In general, the less the leader talks, the more ideas you can get. But if people are too shy to speak up, it can help to provoke them with something absurd, like, “I wonder if this would cause people to stop using the Web altogether” or “I guess this means that Amazon will control everything about our future.” Once people disagree with you, you can get them thinking and talking further.
Step 7: Flesh out ideas
Traditionally in a brainstorm, you don’t criticize ideas, you just accept them. But in a futures brainstorm, poorly fleshed out or poorly supported ideas are not that useful.
Just as in traditional brainstorms, I avoid statements like, “Here’s why that’s wrong.” Instead, I ask questions like these:
- That’s interesting. Do you have any examples of that?
- Tell me more. What makes you think that might happen?
- Does that connect to any of the other ideas we’ve heard so far?

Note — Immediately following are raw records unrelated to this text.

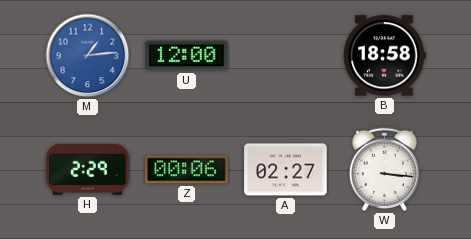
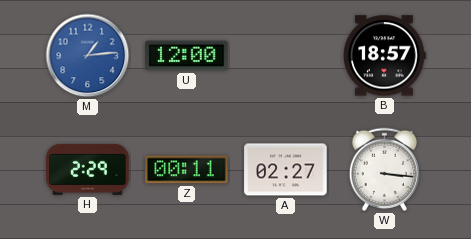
B: 18:58 -> 18:57
Z: 00:06 -> 00:11
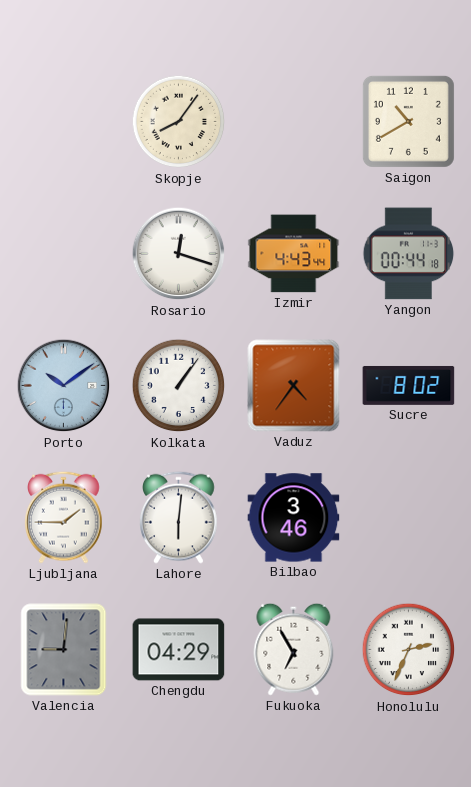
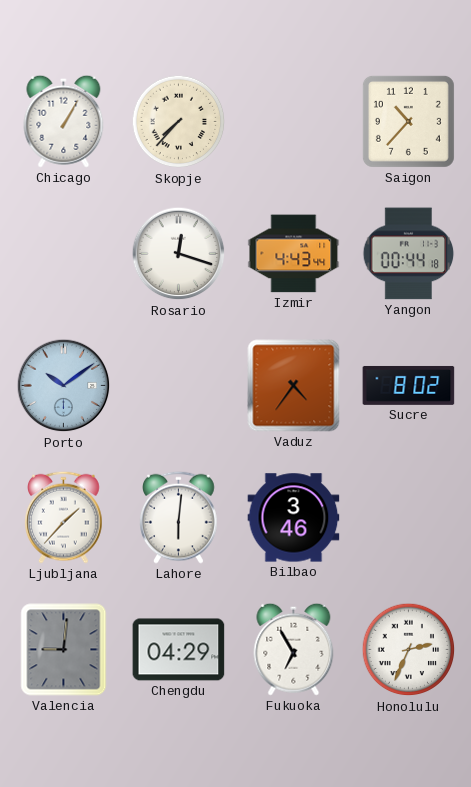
Chicago: none -> 1:05
Skopje: 8:06 -> 7:37
Saigon: 10:40 -> 10:37
Kolkata: 1:06 -> none
Ljubljana: 1:45 -> 1:37
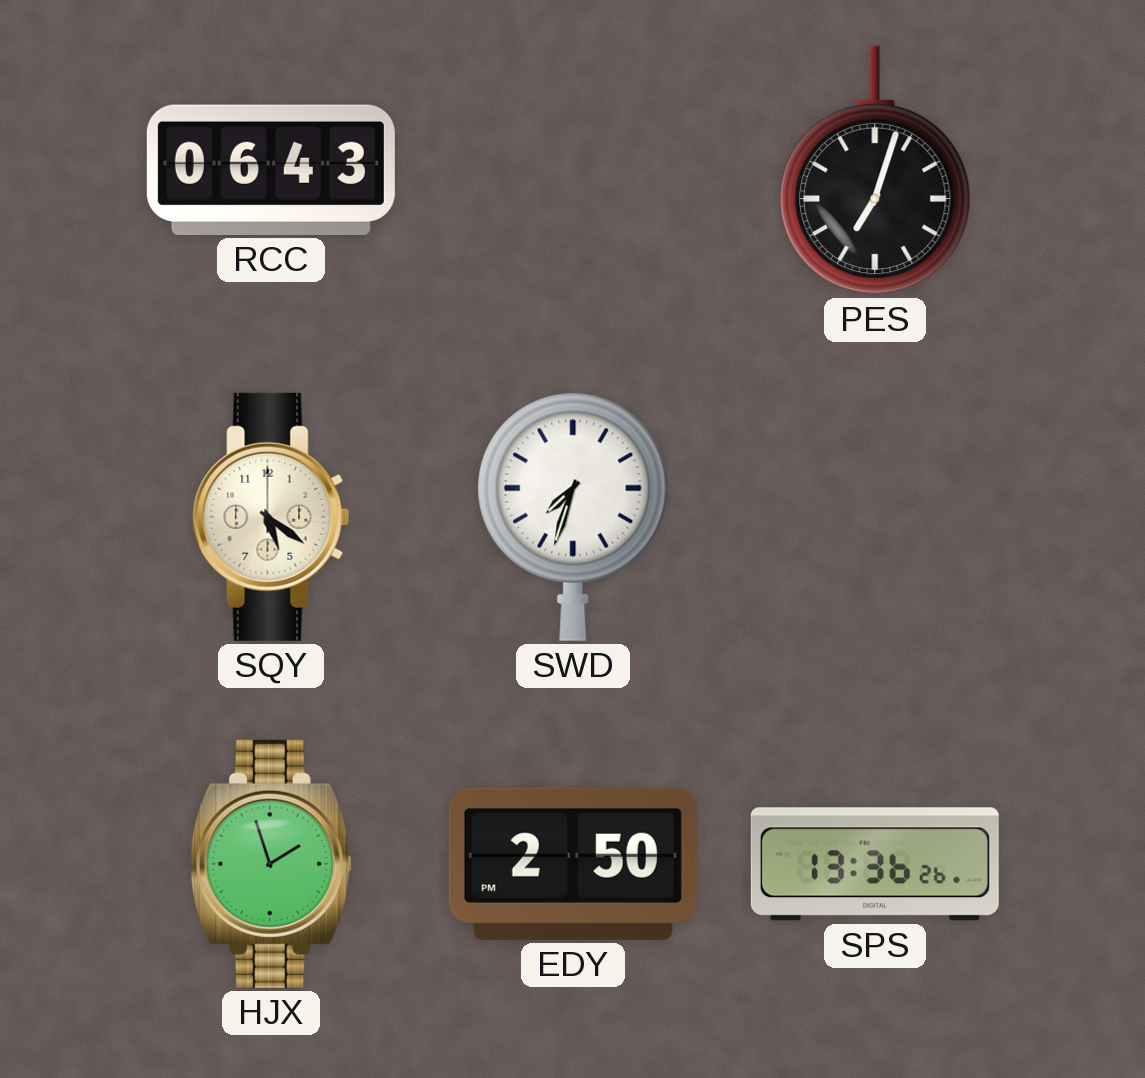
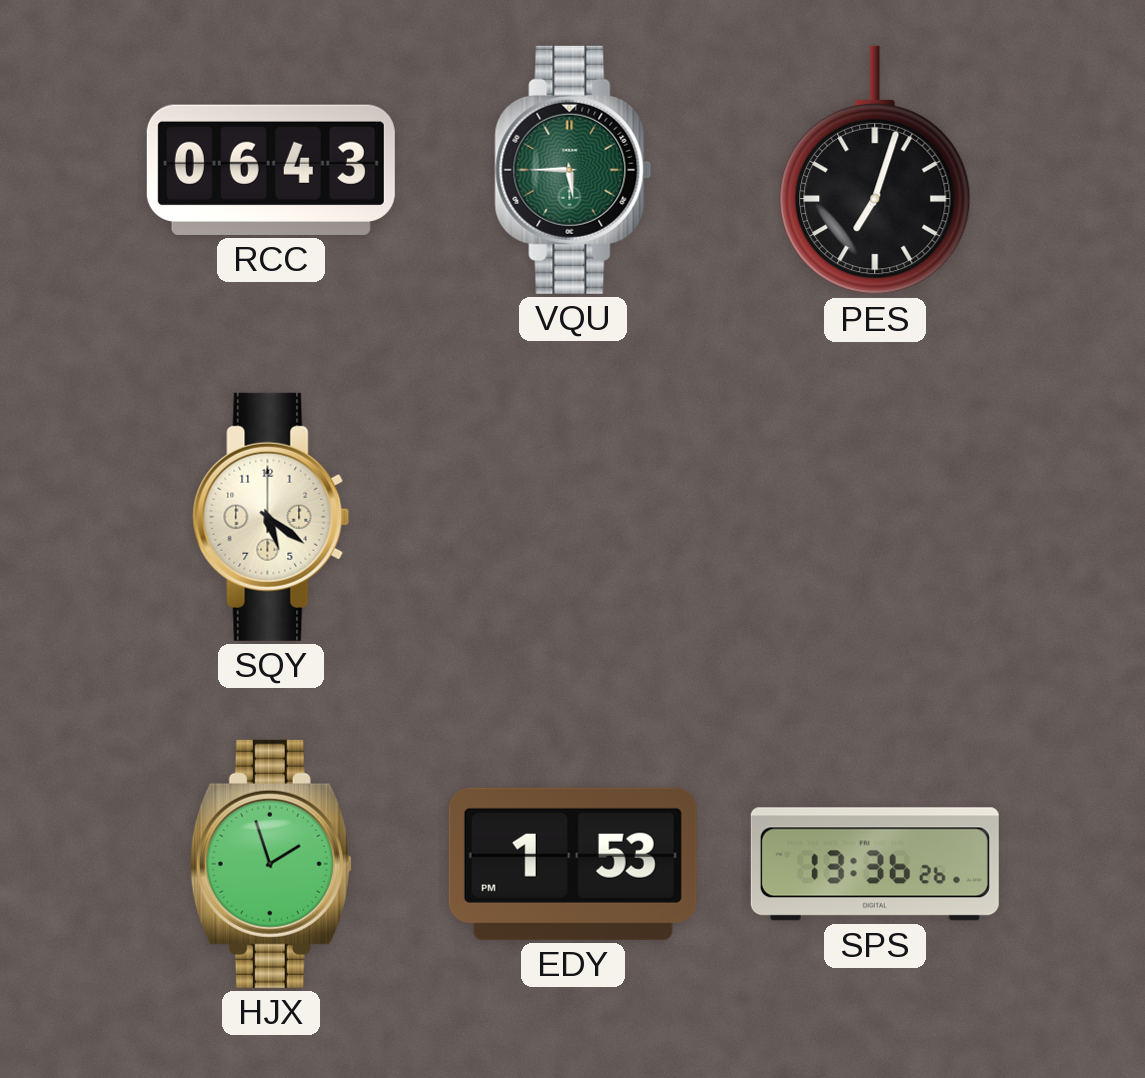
VQU: none -> 5:45
SWD: 7:33 -> none
EDY: 2:50 -> 1:53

- If you had to convince someone that would happen, how would you do it?
The other way that such brainstorms can fall short is that they don’t go far enough. They’re only one step in the logic chain. So instead of rejection, try extension:
- If that were true, what else would probably happen?
- How is that idea likely to develop further into the future?

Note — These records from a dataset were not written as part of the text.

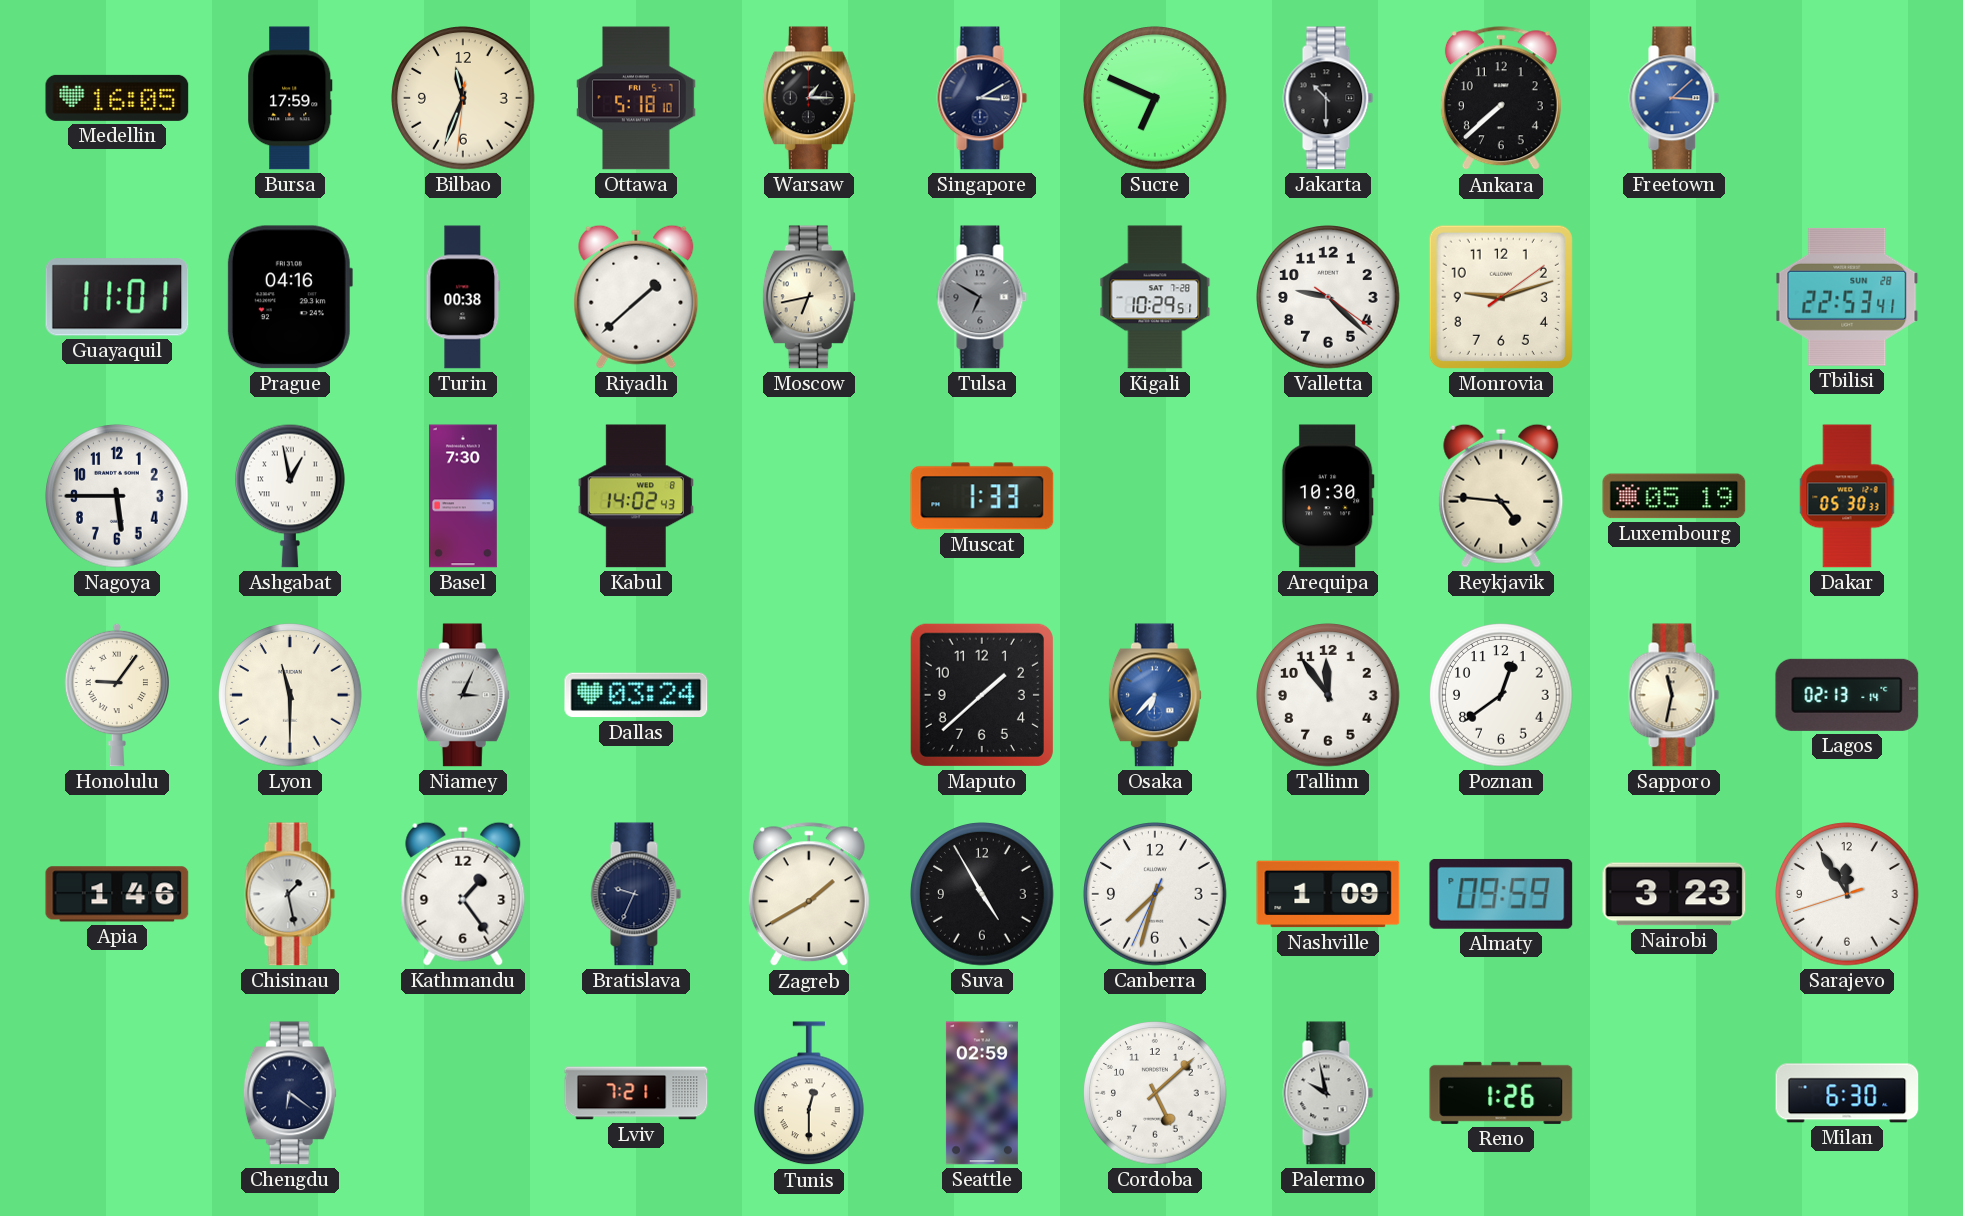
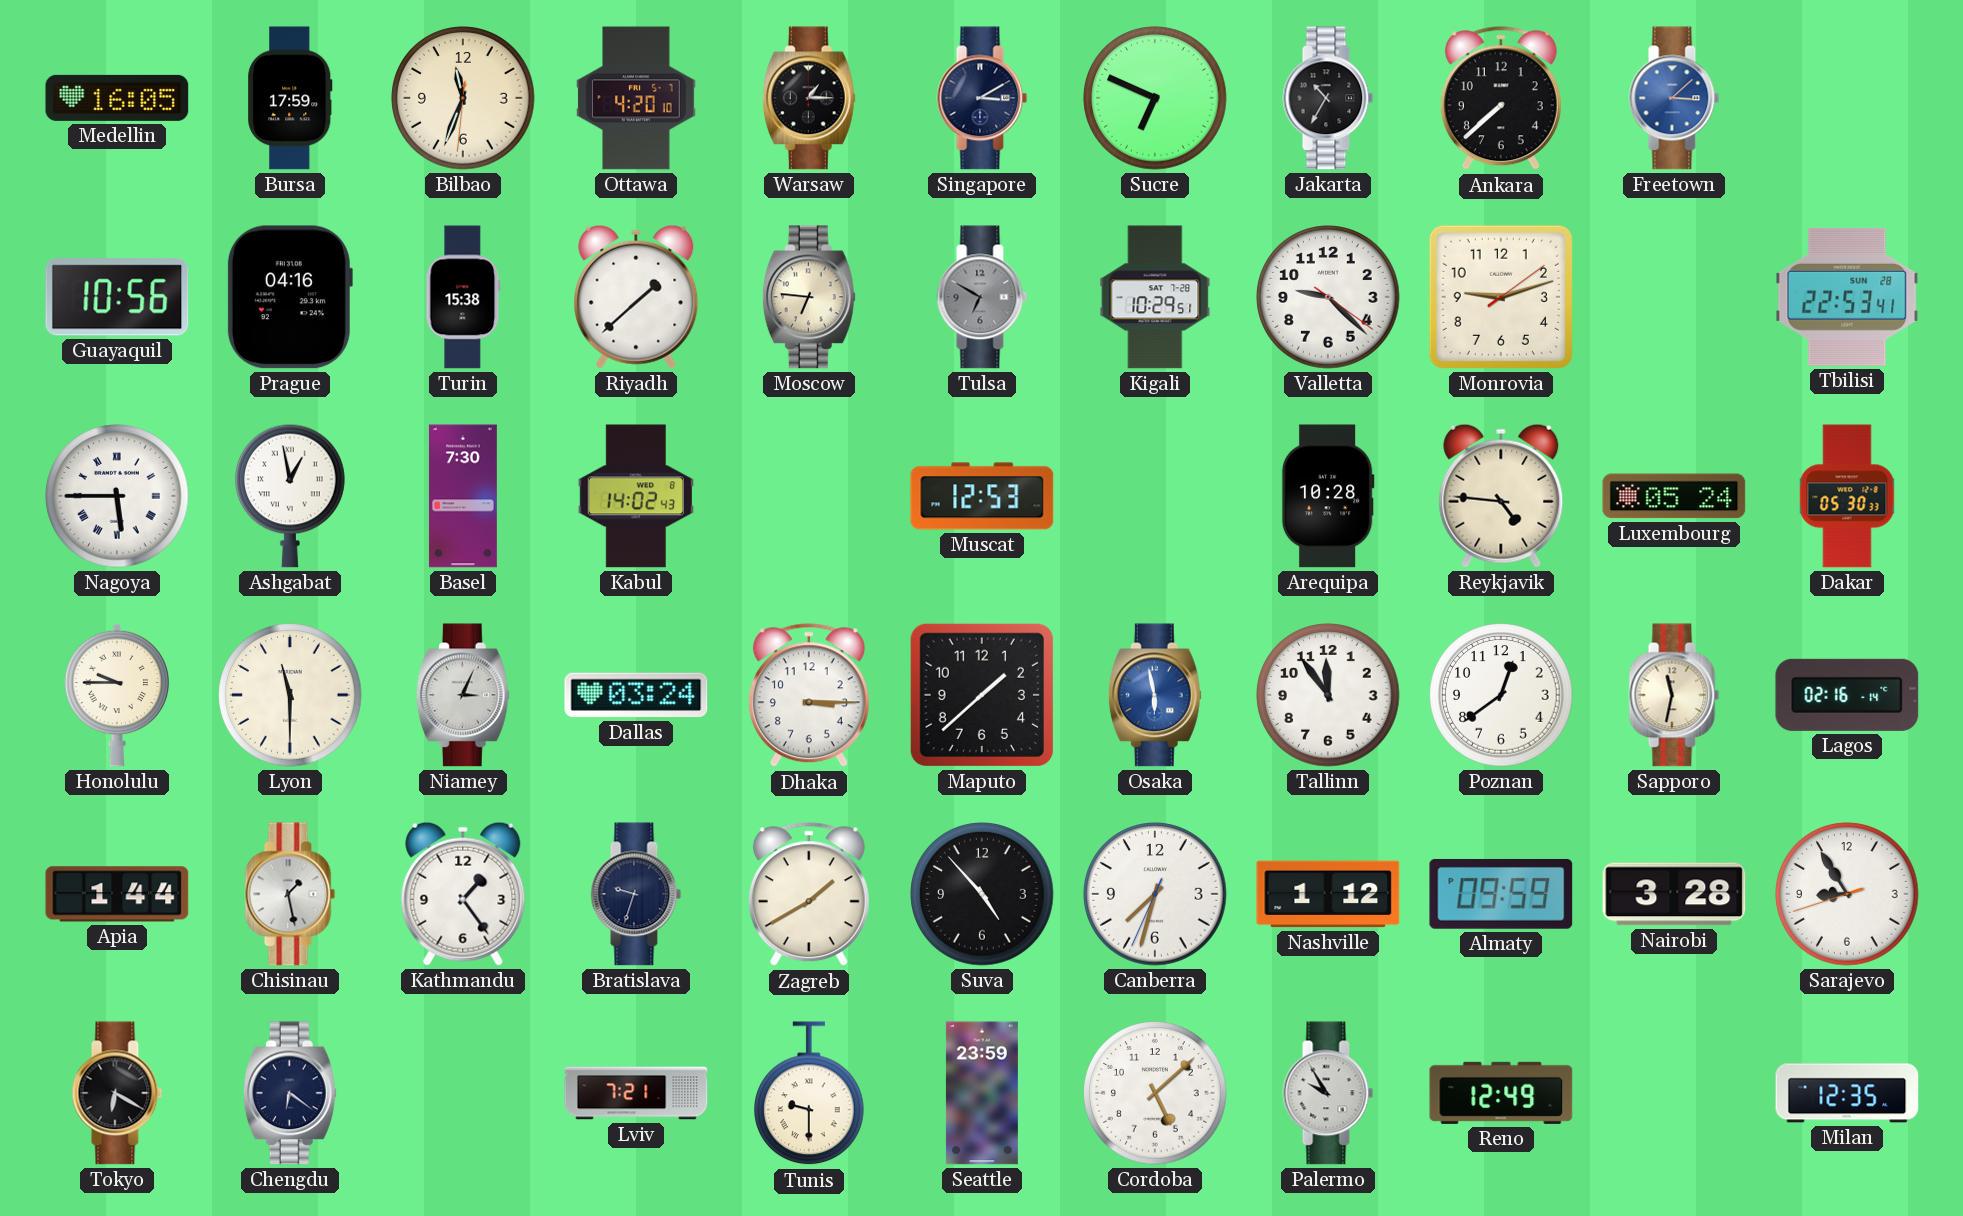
Ottawa: 5:18 -> 4:20
Jakarta: 10:30 -> 10:35
Guayaquil: 11:01 -> 10:56
Turin: 00:38 -> 15:38
Moscow: 6:43 -> 6:46
Nagoya numerals: Arabic -> Roman
Muscat: 1:33 -> 12:53
Arequipa: 10:30 -> 10:28
Luxembourg: 05:19 -> 05:24
Honolulu: 9:06 -> 9:45
Dhaka: none -> 3:15
Osaka: 6:37 -> 5:58
Lagos: 02:13 -> 02:16
Apia: 1:46 -> 1:44
Bratislava: 9:34 -> 9:33
Suva: 4:55 -> 4:53
Nashville: 1:09 -> 1:12
Nairobi: 3:23 -> 3:28
Sarajevo: 11:54 -> 8:54
Tokyo: none -> 6:20
Tunis: 12:30 -> 9:30
Seattle: 02:59 -> 23:59
Palermo: 9:58 -> 9:55
Reno: 1:26 -> 12:49
Milan: 6:30 -> 12:35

- How would that affect workers/younger consumers/financial services/people in China?
Spinning these ideas out further allows you extend them into scenarios, fleshed out descriptions of possible futures.
We used to use this trick at Forrester Research: follow the chain of consequences out as far as you can. Keep going until you get to a clearly absurd conclusions. Then go back one step, and you will have the most far-reaching analysis possible that still remains plausible.

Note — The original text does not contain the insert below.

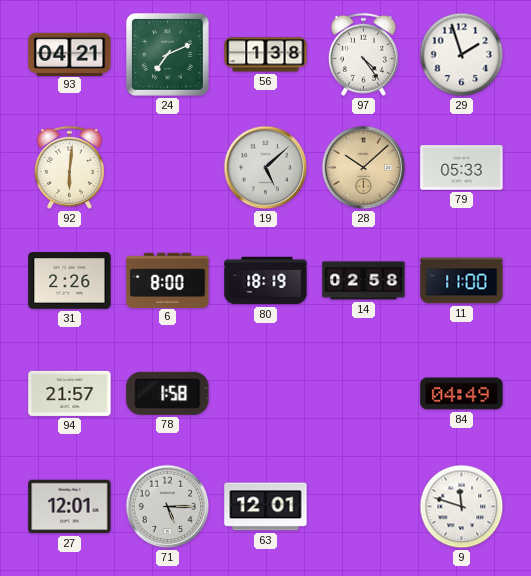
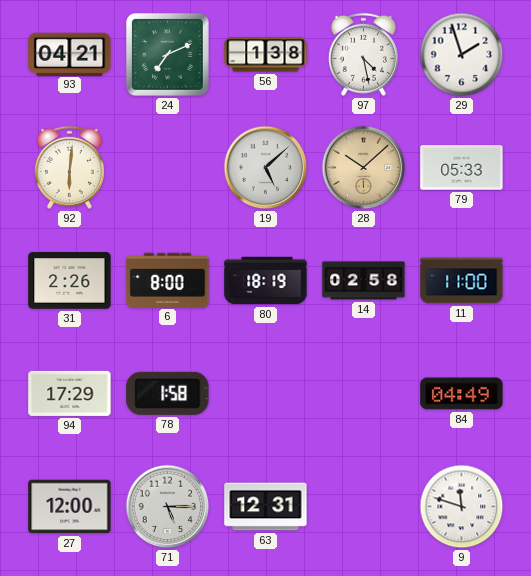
97: 4:24 -> 4:28
94: 21:57 -> 17:29
27: 12:01 -> 12:00
63: 12:01 -> 12:31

Step 8: Finish it off and write it up
You’ll probably run out of time before you run out of ideas. That’s fine — the meeting will go better if you can end on a high note.
Remind everyone that if they have additional ideas, they can email them to you or contact you directly. They can also recontact you with supporting evidence for ideas they had already suggested.
Your job now is to organize the ideas into collected groups or scenarios and write them up. You’ll have to do a little research to find supporting evidence.
If you are writing the last book chapter, you have an advantage. People who didn’t believe your book’s thesis have given up long before they get to the last chapter. As a result, your remaining audience (hopefully, the majority of your readers) is primed to believe you, after reading and believing eight or ten or 12 chapters of argumentation. That means you have some credibility to play with. So this is your chance to spin out fascinating scenarios about the future, even if they are not fully supported by evidence.
Even if you’re not writing a book, I recommend doing a futures brainstorm now and then. It’s a great way to train your mind — and the minds of your team — to think analytically and strategically about the future.